■ Prompt: As the answer, give every line of the records that includes the word "Kadın".

[Extracted page text data]
============

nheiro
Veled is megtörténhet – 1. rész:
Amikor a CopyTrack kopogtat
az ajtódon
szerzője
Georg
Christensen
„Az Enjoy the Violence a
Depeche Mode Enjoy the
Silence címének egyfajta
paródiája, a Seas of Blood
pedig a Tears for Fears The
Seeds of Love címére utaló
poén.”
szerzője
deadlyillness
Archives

============

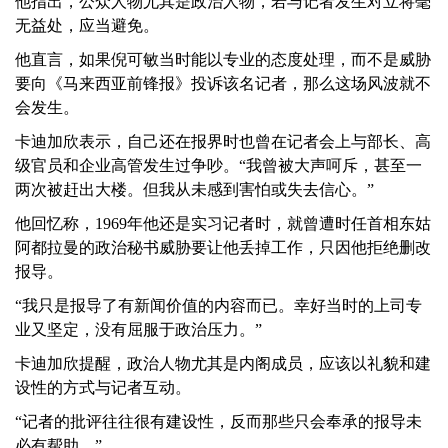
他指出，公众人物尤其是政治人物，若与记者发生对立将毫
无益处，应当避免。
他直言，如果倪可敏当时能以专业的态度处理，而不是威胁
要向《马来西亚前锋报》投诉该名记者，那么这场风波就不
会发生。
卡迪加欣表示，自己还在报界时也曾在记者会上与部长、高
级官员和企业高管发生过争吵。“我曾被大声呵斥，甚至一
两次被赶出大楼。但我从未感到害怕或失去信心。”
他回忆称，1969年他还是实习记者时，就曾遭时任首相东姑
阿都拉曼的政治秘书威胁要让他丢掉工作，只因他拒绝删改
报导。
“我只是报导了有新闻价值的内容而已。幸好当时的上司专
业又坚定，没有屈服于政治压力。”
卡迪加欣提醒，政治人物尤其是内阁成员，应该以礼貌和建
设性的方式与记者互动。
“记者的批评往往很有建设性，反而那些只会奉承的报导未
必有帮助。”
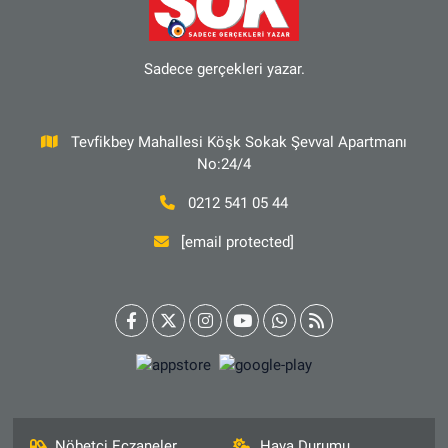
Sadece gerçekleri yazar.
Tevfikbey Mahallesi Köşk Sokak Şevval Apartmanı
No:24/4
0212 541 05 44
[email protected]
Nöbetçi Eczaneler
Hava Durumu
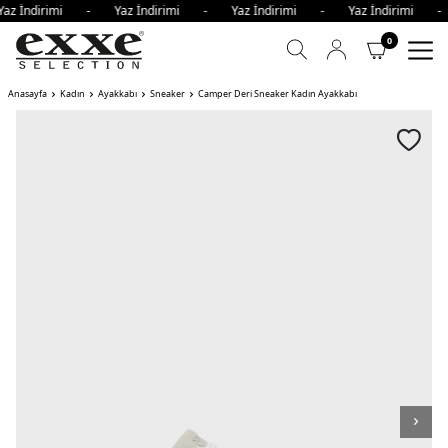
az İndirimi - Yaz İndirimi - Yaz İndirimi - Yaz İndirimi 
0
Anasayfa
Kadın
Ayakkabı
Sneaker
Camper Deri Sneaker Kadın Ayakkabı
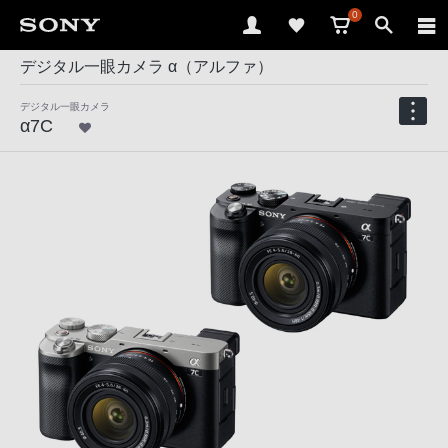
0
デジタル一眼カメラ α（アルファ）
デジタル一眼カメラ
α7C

============

■ Result for this exercise:
Kadın
Camper Deri Sneaker Kadın Ayakkabı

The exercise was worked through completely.